There is also precedent holding that an insurer’s unreasonable conduct may negate the need to obtain that consent. In Wiseman-Hughes Enters. v. Harleysville Lake States Ins. Co.,[8] judgment was refused to the insurer because it was on notice of the mediation but had declined to attend. Nor did the insurer contest the insured’s participation or advise it in advance that any settlement secured would not be enforceable against it. The insurer’s silence in response to notification of, and requests to participate in, a mediation between the insured and claimants, precluded the insurer from obtaining summary judgment. Nevertheless, obtaining that consent is preferred for a smooth resolution.
Conclusion
As determined by the above cases, policyholders are entitled to early settlements where delays would inflict injury on the business. This may come in the form of hampering negotiations (as in Button) or damage to the business’s reputation (as in Plant Bingo). Mediation substitutes for a “suit” as a trigger of coverage in CGL policies, and typically satisfies federal district court ADR requirements. In either case, an insurer’s delay based solely on the fact that a formal complaint has not yet been filed is an unreasonable position that exposes it to bad faith damages.

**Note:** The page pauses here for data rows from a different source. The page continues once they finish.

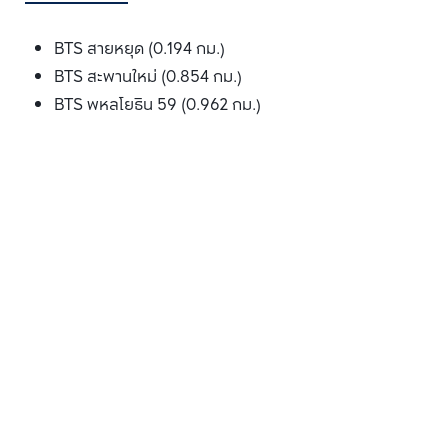
BTS สายหยุด (0.194 กม.)
BTS สะพานใหม่ (0.854 กม.)
BTS พหลโยธิน 59 (0.962 กม.)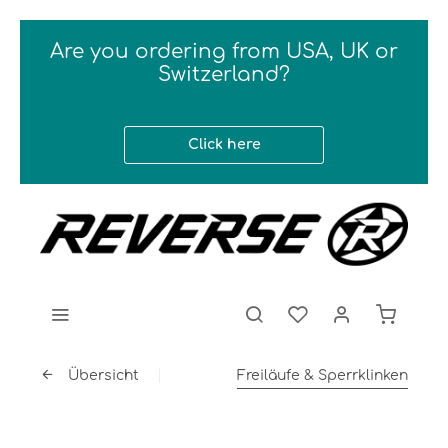
Are you ordering from USA, UK or
Switzerland?
Click here
Übersicht
Freiläufe & Sperrklinken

*David A. Gauntlett is a principal of Gauntlett Law and represents policyholders in insurance coverage disputes regarding intellectual property, antitrust, and business tort claims, as well as in the underlying actions. Mr. Gauntlett can be reached at (949) 553-1010 by voicemail or dag@gauntlettlaw.com. For more information, visit Gauntlett Law at www.gauntlettlaw.com.

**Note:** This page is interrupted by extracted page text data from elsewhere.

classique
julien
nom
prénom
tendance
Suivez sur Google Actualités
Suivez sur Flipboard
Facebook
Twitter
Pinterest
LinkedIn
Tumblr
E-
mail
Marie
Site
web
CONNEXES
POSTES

[1] Insurance policies typically define this term as “a civil proceeding in which damages because of bodily injury, property damage, environmental damage, personal and advertising injury, any act, error or omission, or other injury or damage to which this insurance applies, are alleged.” The definition also explicitly includes arbitration and other forms of alternative dispute resolution.
[2] United States Fire Ins. Co., v. Button Transp., Inc., No. A108419, 2006 WL 1085782 (Cal. Ct. App. Apr. 26, 2006).
[3] Id. at *10.
[4] Id. at *13.
[5] See, e.g., Sacred Heart Health Servs. v. MMIC Ins., Inc., 575 F. Supp. 3d 1137, 1177–78 (S.D. 2021) (regardless of whether an excess insurer exercises its right to defend, it is still obligated to exercise good faith in making settlement decisions when it has discretion to settle); Allan D. Windt, 1 Insurance Claims and Disputes, Excess Insurer’s Duty To Settle § 5:26 (6th ed.) (“The fact that the excess insurer should have no duty to defend, since the primary insurer should still be provided a defense, is irrelevant. The duty to settle exists independently of the duty to defend.”).

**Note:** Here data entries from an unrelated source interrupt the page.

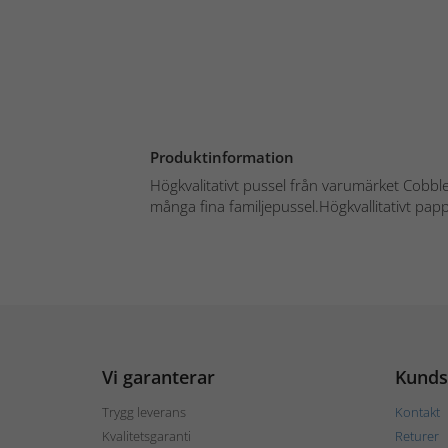
Produktinformation
Högkvalitativt pussel från varumärket Cobble
många fina familjepussel.Högkvallitativt papp
Vi garanterar
Kunds
Trygg leverans
Kontakt
Kvalitetsgaranti
Returer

[6] Teleflex Med. Ins. V. Nat’l Union Fire Ins. Co., 851 F.3d 976, 985–86 (9th Cir. (Cal.) 2016) (consent conditions in an excess policy do not create an absolute right to veto settlements; affirming denial of summary judgment to insurer on bad faith claim based on excess insurer’s delayed response to request to settle or take over the defense under long-standing California law holding that excess insurers may waive their rights under consent and no action conditions if they reject a reasonable settlement and at the same time fail to offer to undertake the defense).
[7] See, e.g., Boicourt v. Amex Assurance Co., 78 Cal. App. 4th 1390, 1399 (2000) (a bad faith claim can be based on an insurer’s prelitigation refusal to disclose policy limits).
[8] Wiseman-Hughes Enters. v. Harleysville Lake States Ins. Co., 2009 U.S. Dist. LEXIS 29797, *12 (N.D. Ill. Apr. 8, 2009).